___ DATASET ___
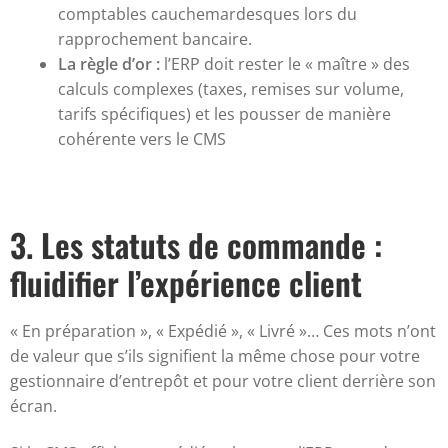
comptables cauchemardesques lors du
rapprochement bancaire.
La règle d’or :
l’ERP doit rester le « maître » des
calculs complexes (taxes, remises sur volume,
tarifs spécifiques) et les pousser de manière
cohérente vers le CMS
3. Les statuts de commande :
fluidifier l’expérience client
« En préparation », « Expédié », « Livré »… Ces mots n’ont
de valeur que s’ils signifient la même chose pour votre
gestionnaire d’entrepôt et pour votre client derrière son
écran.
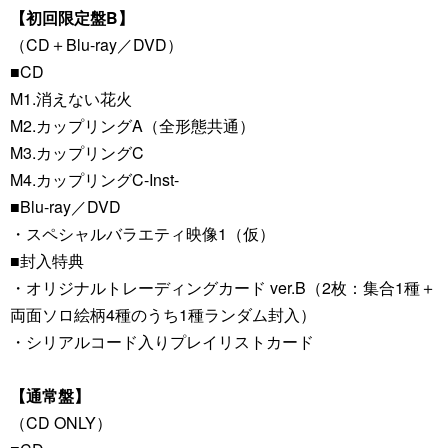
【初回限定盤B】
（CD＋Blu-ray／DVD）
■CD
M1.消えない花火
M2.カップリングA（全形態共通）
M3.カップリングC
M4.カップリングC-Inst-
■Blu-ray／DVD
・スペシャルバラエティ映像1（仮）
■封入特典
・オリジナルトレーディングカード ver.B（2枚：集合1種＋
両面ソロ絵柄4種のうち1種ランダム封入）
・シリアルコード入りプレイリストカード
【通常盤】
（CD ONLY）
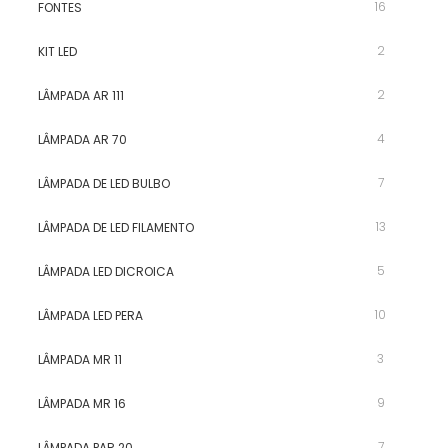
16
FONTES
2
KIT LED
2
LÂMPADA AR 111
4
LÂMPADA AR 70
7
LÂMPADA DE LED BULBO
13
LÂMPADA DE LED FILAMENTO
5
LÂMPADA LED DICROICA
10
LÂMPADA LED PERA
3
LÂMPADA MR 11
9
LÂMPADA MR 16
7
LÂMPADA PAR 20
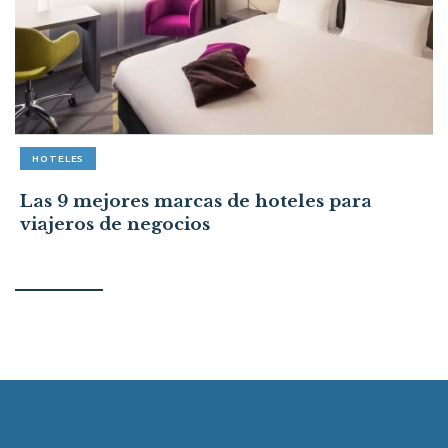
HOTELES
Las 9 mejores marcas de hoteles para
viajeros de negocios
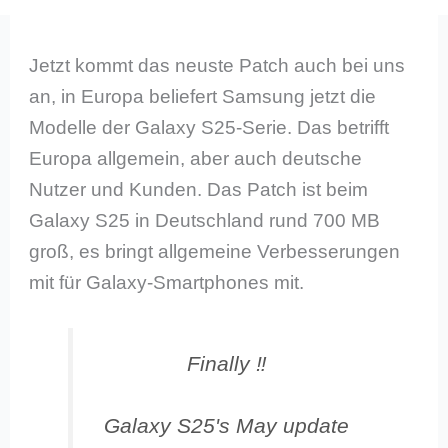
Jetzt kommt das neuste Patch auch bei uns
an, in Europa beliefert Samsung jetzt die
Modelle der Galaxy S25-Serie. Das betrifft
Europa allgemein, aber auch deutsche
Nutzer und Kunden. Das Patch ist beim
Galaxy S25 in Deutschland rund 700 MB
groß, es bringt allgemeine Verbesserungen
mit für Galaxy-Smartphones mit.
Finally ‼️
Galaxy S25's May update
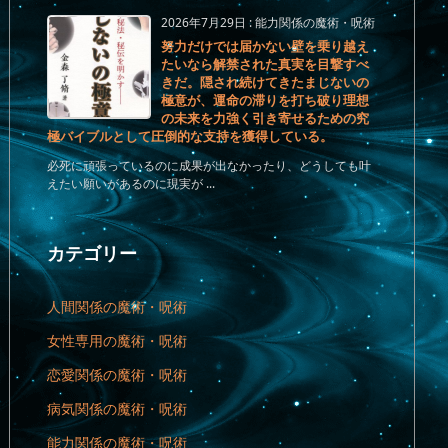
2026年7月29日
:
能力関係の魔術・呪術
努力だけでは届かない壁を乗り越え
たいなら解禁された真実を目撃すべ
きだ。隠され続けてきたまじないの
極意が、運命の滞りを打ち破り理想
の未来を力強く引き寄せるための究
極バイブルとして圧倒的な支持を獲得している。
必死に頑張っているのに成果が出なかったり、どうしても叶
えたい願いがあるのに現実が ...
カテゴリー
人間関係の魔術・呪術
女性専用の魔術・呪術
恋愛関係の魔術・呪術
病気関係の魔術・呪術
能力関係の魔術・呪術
___
___ DATASET ___
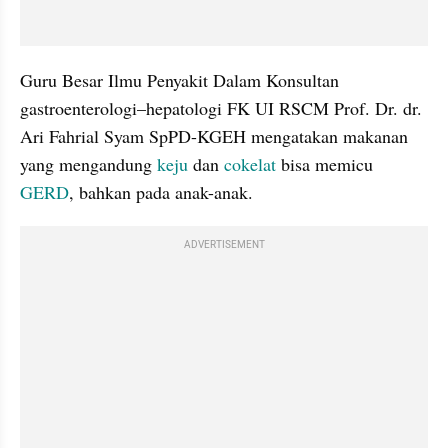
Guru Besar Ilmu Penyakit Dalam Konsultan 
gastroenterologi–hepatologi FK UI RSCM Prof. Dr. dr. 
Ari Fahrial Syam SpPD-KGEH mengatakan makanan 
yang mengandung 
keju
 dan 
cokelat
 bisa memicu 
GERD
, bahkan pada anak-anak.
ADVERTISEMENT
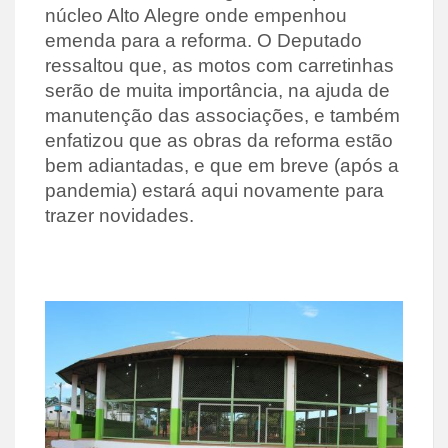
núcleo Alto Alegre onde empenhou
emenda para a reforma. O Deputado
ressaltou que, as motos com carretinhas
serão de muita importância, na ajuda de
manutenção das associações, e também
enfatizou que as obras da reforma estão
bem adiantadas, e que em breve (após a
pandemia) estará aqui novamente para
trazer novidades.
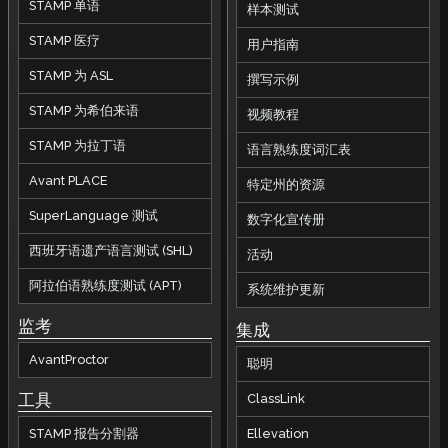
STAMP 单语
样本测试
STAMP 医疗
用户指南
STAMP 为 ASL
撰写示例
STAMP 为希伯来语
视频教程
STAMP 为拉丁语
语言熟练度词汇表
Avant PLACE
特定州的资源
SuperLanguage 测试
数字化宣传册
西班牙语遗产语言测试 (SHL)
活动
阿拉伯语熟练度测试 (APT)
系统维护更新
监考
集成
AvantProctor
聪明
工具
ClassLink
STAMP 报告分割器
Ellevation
___
*ACTION ITEM*: Please filter the listing down to lines that include the word "client".

*WRITTEN ANSWER*:
fluidifier l’expérience client
gestionnaire d’entrepôt et pour votre client derrière son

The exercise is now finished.